Not a big win in clarity for 1b or 1c vs. 1a, since the extra
text is just specifying defaults. 1b might be a bit clearer
for a beginner, but after a few weeks those training wheels
would come off. I think 2b is clearer than 2a, and 3b clearer
than 3a. Incorrect code, with the wrong task employed, might
be easier to spot if the 4b and 2b forms were uniformly employed, but
otherwise not a clean win for 4b over 4a. 5b versus 5a feels like a wash.

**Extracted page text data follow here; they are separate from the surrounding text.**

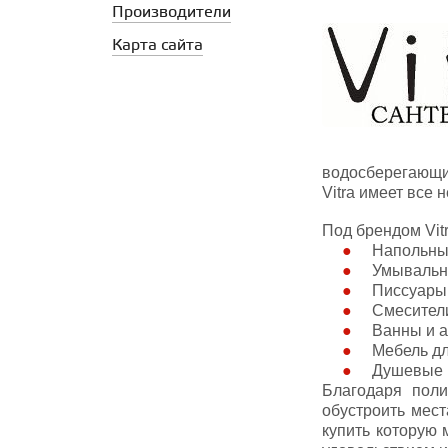
Производители
Карта сайта
водосберегающи
Vitra имеет все
Под брендом Vit
Напольные
Умывальн
Писсуары
Смесител
Ванны и а
Мебель дл
Душевые г
Благодаря пол
обустроить мест
купить которую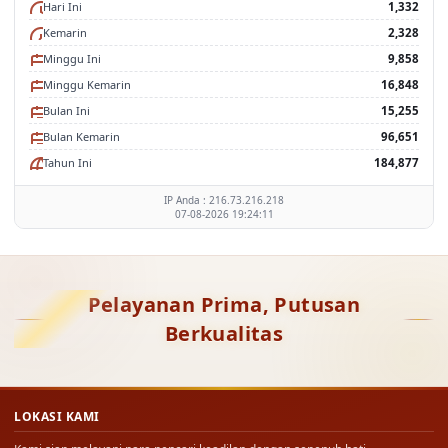
Hari Ini
1,332
Kemarin
2,328
Minggu Ini
9,858
Minggu Kemarin
16,848
Bulan Ini
15,255
Bulan Kemarin
96,651
Tahun Ini
184,877
IP Anda : 216.73.216.218
07-08-2026 19:24:11
Pelayanan Prima, Putusan
Berkualitas
LOKASI KAMI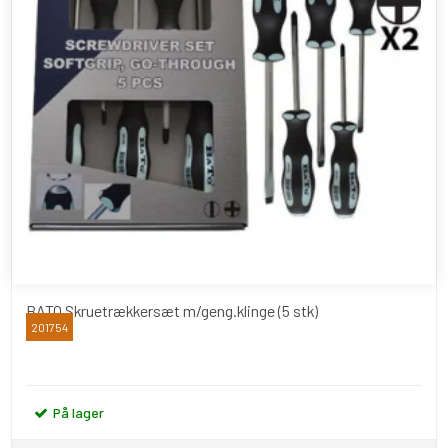
BATO Skruetrækkersæt m/geng.klinge (5 stk)
201754
BATO
På lager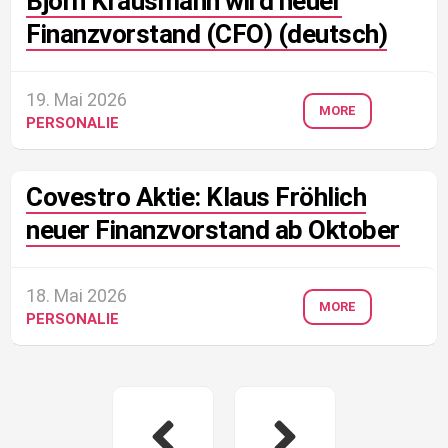
Björn Krausmann wird neuer
Finanzvorstand (CFO) (deutsch)
19. Mai 2026
MORE
PERSONALIE
Covestro Aktie: Klaus Fröhlich
neuer Finanzvorstand ab Oktober
18. Mai 2026
MORE
PERSONALIE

Is something along these lines worth incorporating into the C language,
or no? Clearly we can get along without it - I am just wondering if
adding this would be beneficial.

Interesting stuff, but I don't understand what the "access" is supposed
to specify... We already have 'const' and 'volatile', so...? Also, the
result of a cast is not an lvalue, so it can't be modified, so...?

glen herrmannsfeldt · Mar 19, 2013

mathog said:
{ Introductory material, skip down to the end bracket if you don't
care how I got onto this subject.

(snip on C++, casts, and such)

(For everything below here assume that float and int are the same size.)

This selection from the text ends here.